### What needs to be done
Determine how many lines in the material hold the string "data", then reply with that number only.

### Extracted entries
★ ★ ★ ★ ★ ★ ★

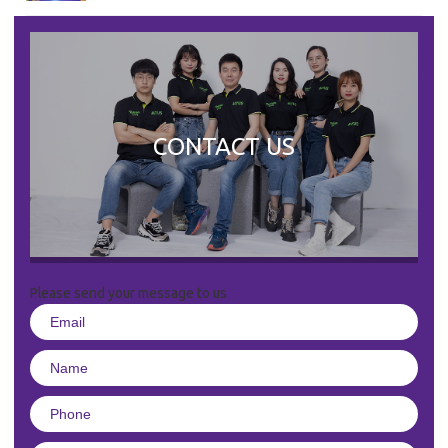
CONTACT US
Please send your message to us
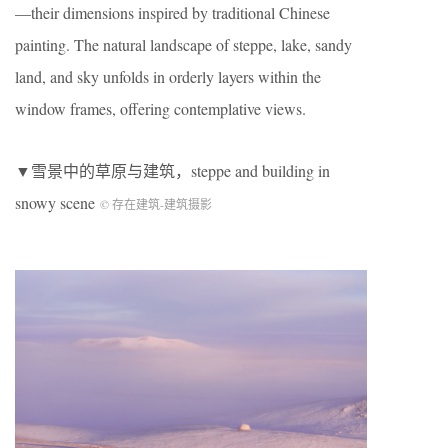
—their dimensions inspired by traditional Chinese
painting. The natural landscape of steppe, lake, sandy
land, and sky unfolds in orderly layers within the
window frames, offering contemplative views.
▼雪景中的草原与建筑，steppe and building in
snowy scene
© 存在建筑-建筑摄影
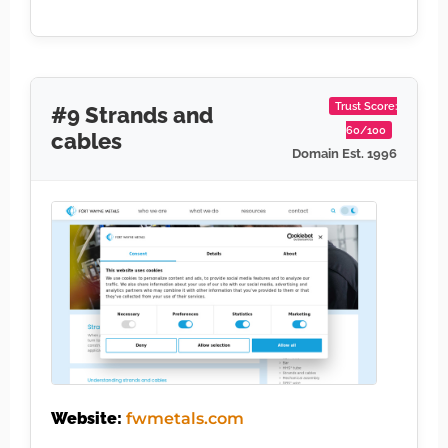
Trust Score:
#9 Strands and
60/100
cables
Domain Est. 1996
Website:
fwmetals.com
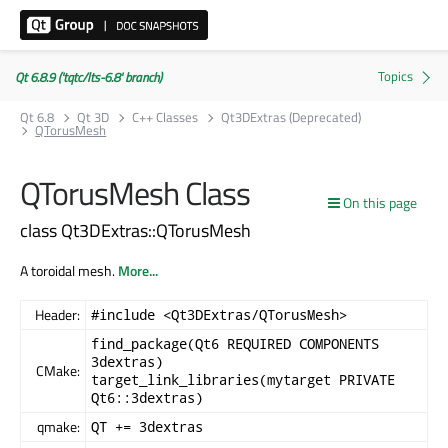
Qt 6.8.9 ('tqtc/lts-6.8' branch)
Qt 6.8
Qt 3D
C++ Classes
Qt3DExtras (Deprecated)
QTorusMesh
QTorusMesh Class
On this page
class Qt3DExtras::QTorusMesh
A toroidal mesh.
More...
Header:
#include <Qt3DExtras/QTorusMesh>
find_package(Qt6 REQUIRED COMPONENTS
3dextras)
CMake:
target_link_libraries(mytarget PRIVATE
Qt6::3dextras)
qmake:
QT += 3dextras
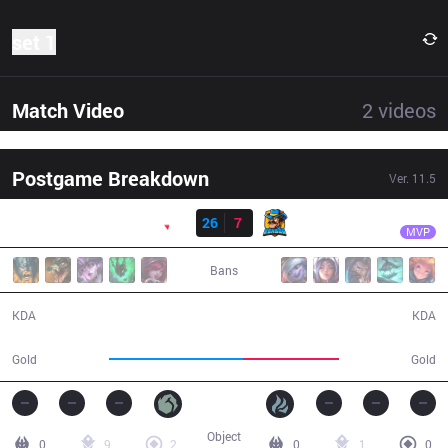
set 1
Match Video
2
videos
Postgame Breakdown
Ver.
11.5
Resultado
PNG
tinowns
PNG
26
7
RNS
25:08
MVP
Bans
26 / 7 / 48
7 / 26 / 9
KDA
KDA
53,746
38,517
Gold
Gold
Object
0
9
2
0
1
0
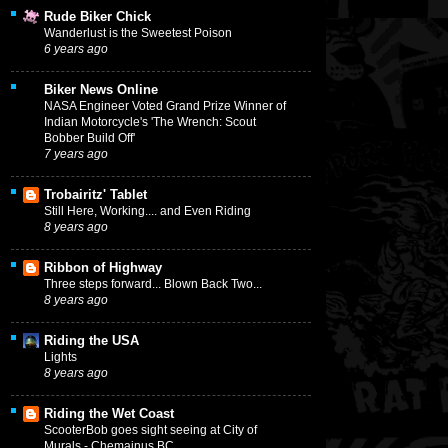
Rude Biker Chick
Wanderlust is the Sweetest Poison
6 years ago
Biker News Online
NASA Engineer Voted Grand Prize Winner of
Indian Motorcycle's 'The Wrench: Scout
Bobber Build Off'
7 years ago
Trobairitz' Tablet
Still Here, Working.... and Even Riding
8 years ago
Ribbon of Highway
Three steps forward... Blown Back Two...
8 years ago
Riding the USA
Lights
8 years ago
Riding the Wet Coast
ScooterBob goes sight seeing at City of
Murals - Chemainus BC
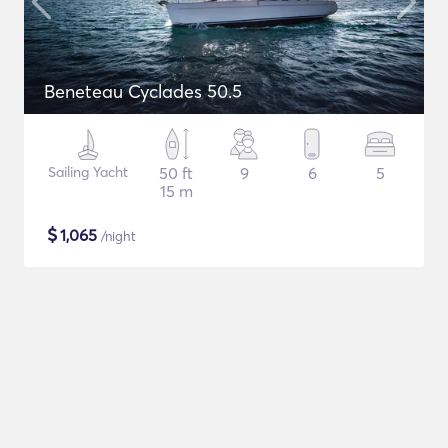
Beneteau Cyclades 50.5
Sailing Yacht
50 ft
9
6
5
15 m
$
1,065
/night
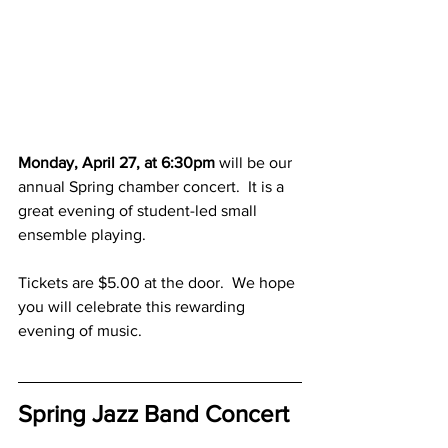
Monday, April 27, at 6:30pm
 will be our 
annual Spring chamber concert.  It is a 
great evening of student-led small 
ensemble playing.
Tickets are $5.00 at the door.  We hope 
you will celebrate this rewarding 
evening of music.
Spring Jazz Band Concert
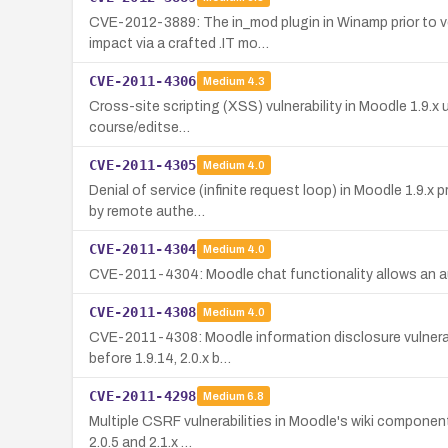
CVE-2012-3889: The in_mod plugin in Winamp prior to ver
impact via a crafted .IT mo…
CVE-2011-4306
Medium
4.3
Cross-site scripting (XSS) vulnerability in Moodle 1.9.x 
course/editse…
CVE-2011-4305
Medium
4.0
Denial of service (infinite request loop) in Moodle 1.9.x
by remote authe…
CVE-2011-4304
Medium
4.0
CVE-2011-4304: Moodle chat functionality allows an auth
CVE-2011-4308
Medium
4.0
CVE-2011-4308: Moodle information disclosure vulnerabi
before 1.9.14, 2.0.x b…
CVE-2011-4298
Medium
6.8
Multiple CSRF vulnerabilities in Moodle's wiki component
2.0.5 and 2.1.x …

★ ★ ★ ★ ★ ★ ★

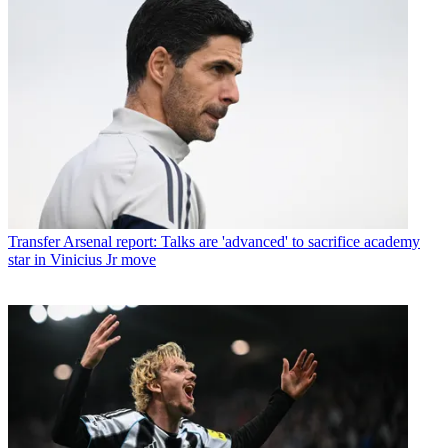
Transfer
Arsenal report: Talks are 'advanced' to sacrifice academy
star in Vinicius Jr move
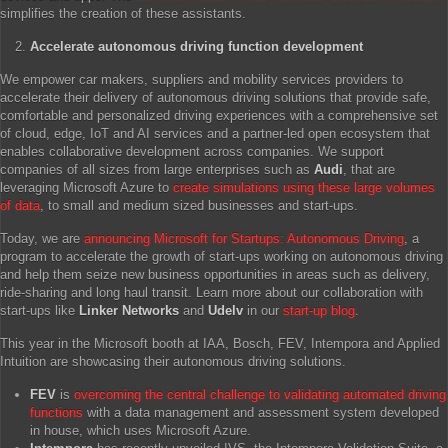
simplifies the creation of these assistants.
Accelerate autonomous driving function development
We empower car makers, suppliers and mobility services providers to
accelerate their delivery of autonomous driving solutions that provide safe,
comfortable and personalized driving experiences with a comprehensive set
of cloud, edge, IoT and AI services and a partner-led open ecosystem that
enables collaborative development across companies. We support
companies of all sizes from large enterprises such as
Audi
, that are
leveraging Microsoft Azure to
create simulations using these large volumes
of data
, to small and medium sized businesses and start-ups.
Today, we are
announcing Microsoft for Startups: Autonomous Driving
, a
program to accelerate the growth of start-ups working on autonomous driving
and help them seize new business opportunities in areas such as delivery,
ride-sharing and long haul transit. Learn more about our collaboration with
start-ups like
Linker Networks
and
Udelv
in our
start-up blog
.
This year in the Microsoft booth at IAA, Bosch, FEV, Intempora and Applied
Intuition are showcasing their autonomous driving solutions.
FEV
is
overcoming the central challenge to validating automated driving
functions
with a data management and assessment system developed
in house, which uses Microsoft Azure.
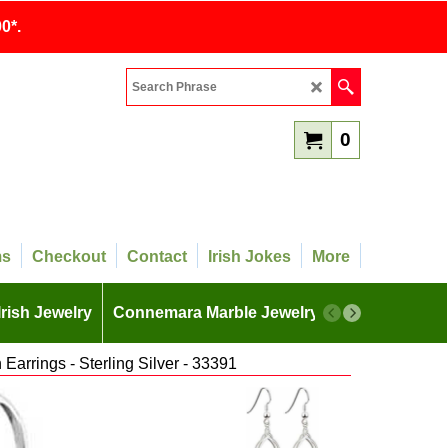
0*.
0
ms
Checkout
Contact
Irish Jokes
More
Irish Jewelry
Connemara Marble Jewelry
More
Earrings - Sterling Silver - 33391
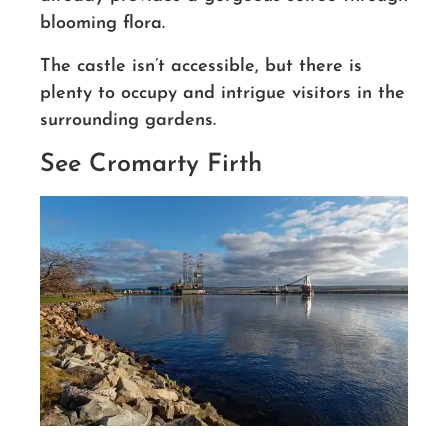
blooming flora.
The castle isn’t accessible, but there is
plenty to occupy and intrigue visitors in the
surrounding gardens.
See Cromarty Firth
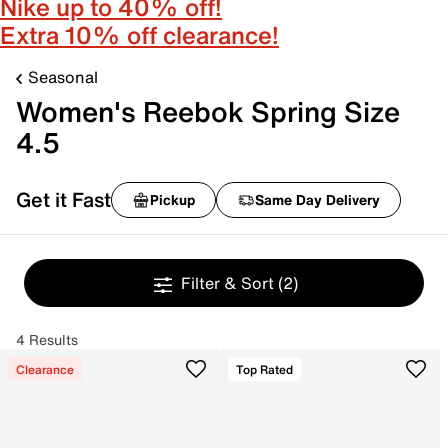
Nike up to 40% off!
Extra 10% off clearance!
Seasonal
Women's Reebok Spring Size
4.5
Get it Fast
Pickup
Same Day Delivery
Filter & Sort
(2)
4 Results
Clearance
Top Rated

★ ★ ★ ★ ★ ★ ★

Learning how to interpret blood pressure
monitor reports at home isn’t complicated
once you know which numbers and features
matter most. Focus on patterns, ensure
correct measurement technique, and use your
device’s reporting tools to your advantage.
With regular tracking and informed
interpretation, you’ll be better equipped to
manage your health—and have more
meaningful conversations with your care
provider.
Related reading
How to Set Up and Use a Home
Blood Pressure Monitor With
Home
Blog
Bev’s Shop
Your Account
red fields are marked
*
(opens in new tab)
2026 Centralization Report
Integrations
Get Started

★ ★ ★ ★ ★ ★ ★

### Output of the task
2